_Stored data entries_:
++++++++++++++++++++

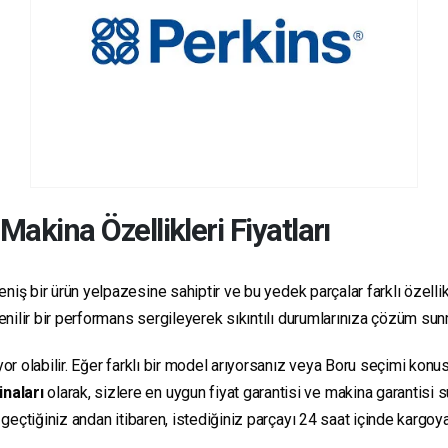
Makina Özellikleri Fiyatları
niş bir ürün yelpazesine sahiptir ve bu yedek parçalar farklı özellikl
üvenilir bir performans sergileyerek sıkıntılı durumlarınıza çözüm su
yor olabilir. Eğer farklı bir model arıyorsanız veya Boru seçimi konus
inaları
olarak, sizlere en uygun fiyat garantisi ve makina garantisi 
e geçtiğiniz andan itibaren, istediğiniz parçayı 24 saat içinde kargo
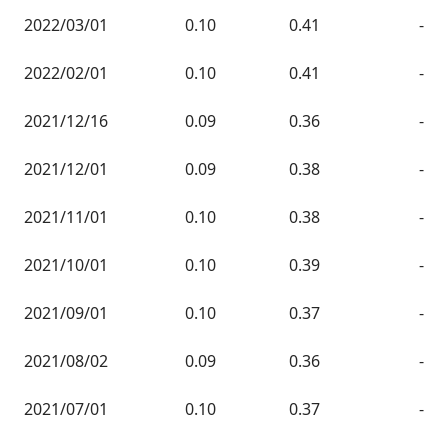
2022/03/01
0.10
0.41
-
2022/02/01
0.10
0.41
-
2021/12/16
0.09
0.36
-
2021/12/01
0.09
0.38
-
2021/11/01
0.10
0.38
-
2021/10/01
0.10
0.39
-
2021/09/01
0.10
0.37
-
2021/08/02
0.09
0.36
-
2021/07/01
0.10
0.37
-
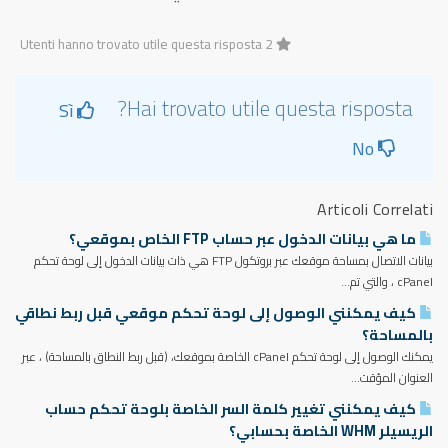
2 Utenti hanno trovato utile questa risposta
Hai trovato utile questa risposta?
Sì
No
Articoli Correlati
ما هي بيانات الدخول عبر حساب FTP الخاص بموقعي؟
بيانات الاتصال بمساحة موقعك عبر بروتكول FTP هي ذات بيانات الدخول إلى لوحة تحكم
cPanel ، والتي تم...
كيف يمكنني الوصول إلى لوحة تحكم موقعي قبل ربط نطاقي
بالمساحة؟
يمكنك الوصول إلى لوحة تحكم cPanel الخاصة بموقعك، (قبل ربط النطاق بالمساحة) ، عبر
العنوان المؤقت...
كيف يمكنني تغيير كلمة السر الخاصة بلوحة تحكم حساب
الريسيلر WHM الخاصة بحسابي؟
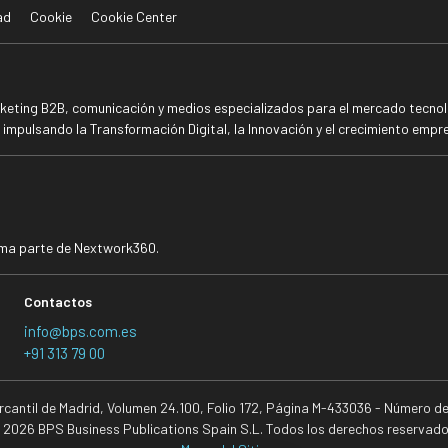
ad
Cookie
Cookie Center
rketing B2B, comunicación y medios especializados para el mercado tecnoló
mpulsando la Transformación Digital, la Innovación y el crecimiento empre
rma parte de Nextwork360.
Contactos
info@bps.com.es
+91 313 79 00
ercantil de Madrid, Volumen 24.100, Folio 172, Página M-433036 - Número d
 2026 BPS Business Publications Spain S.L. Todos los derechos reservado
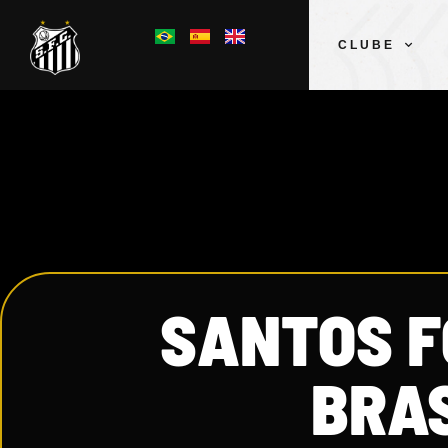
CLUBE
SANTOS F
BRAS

++++++++++++++++++++

_Your goal_:
Copy out each line of the entries above that holds "الوصول".

_Answer section_:
كيف يمكنني الوصول إلى لوحة تحكم موقعي قبل ربط نطاقي
يمكنك الوصول إلى لوحة تحكم cPanel الخاصة بموقعك، (قبل ربط النطاق بالمساحة) ، عبر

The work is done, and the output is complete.